ON TURNING FIFTY EIGHT
Getting of wisdom is what maturing is all about, but without compassion it is a flawed exercise, and ones life becomes conducive to jealousy, self -loathing, anger and war. War begins with the individual, and cannot exist where there is compassion. Terrorism exist because there is too much love, and not enough
compassion. Love can be misguided and even inappropriate. Compassion is the best basis for love, individually and globally.
Fifty eight is not a lot of summers, or springs. When I was in primary school I calculated that I would be fifty-three in the year two thousand. I tried to imagine being fifty-three and still being me but I couldn’t.

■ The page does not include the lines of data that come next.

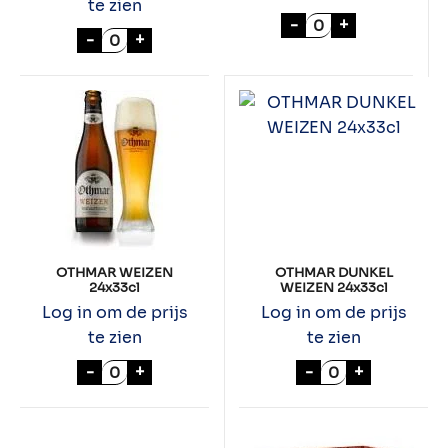
te zien
OTHMAR BOCK 24
-
+
OTHMAR TRIPEL 24x33cl aantal
-
+
OTHMAR WEIZEN
OTHMAR DUNKEL
24x33cl
WEIZEN 24x33cl
Log in om de prijs
Log in om de prijs
te zien
te zien
OTHMAR WEIZEN 24x33cl aantal
OTHMAR DUNKEL
-
+
-
+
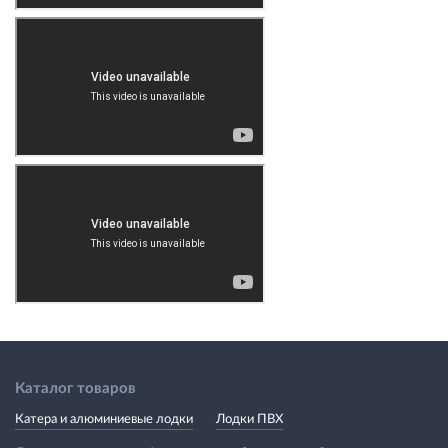
Каталог товаров
Катера и алюминиевые лодки
Лодки ПВХ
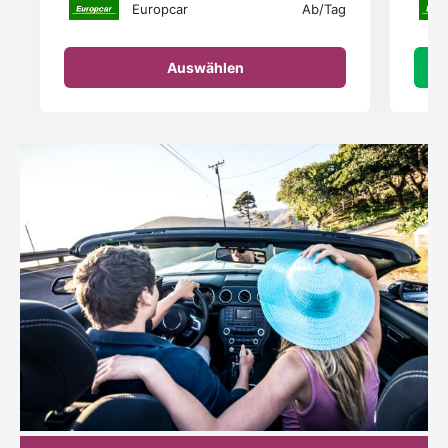
Europcar
Ab
/Tag
Auswählen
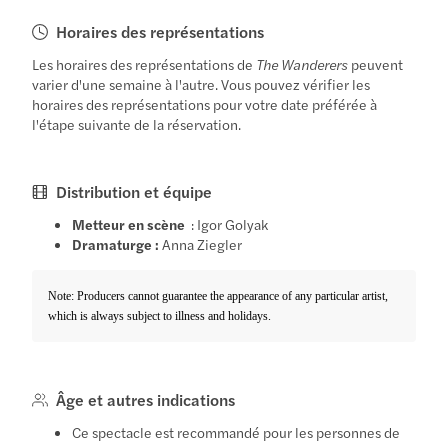
Horaires des représentations
Les horaires des représentations de
The Wanderers
peuvent
varier d'une semaine à l'autre. Vous pouvez vérifier les
horaires des représentations pour votre date préférée à
l'étape suivante de la réservation.
Distribution et équipe
Metteur en scène
: Igor Golyak
Dramaturge :
Anna Ziegler
Note: Producers cannot guarantee the appearance of any particular artist,
which is always subject to illness and holidays.
Âge et autres indications
Ce spectacle est recommandé pour les personnes de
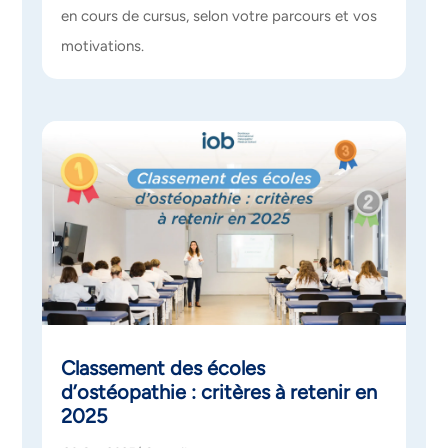
en cours de cursus, selon votre parcours et vos
motivations.
Classement des écoles
d’ostéopathie : critères à retenir en
2025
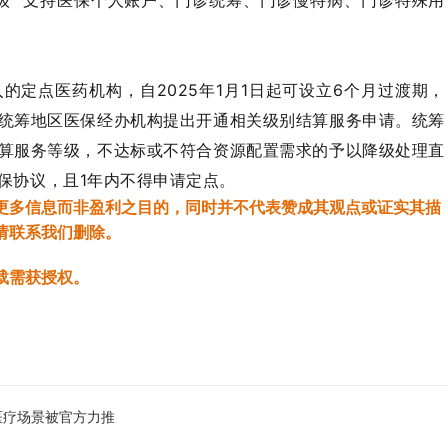
级
支持医保个人账户、门诊统筹、门诊慢特病、门诊特殊用
定点医药机构，自2025年1月1日起可设立6个月过渡期，
统筹地区医保经办机构提出开通相关级别结算服务申请。统筹
算服务等级，不达标或不符合资源配置需求的予以降级处理直
保协议，且1年内不得申请定点。
更多信息而非盈利之目的，同时并不代表赞成其观点或证实其描
请联系我们删除。
载需获授权。
I医疗场景被官方力推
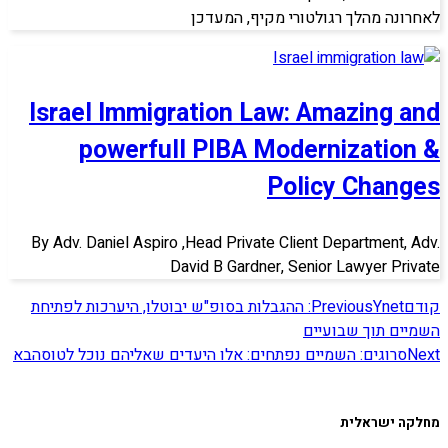
לאחרונה מהלך רגולטורי מקיף, המעדכן
Israel Immigration Law: Amazing and
powerfull PIBA Modernization &
Policy Changes
By Adv. Daniel Aspiro ,Head Private Client Department, Adv.
David B Gardner, Senior Lawyer Private
קודם
Previous
Ynet: ההגבלות בסופ"ש יבוטלו, היערכות לפתיחת
השמיים תוך שבועיים
Next
סרוגים: השמיים נפתחים: אלו היעדים שאליהם נוכל לטוס
הבא
מחלקה ישראלית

When I turned fifty I didn’t consider myself as ‘old’. I probably won’t when I turn sixty, or even seventy. Part of being one of the baby boomers, in my group of contemporaries was the idea of maintaining optimum health. We meditated, when to regular yoga classes, jogged and cycled. And of course we were all vegetarians. Those of us who stuck to these ideals reached fifty without any of the degenerative problems that our parents expected and suffered. Despite my disability, my health is very good. I am still careful with my diet, eating fresh fruit and vegetables, and often organic produce which is the food I was brought up with, way back when. Fast food is not part of my regime, though I have sometimes gone to McDonalds to use their toilets. I eat fish (well no-ones perfect, and I know the world’s fish stocks are in a dire state). Linseed oil would be a better alternative for getting omega-3 fatty acids. I take antioxidants as well as ginko, because I live in big, polluted Sydney, under a flight path, though thankfully on the coast.
Fifty-eight is no big deal. I am happy, sad, worried and content living on a pension that is below the poverty line, with my enchanting wonder woman. Visualisation is a powerful tool I often apply. One day we will have a government worthy of its magnificent people; one that doesn’t consider compassion to be a dirty word.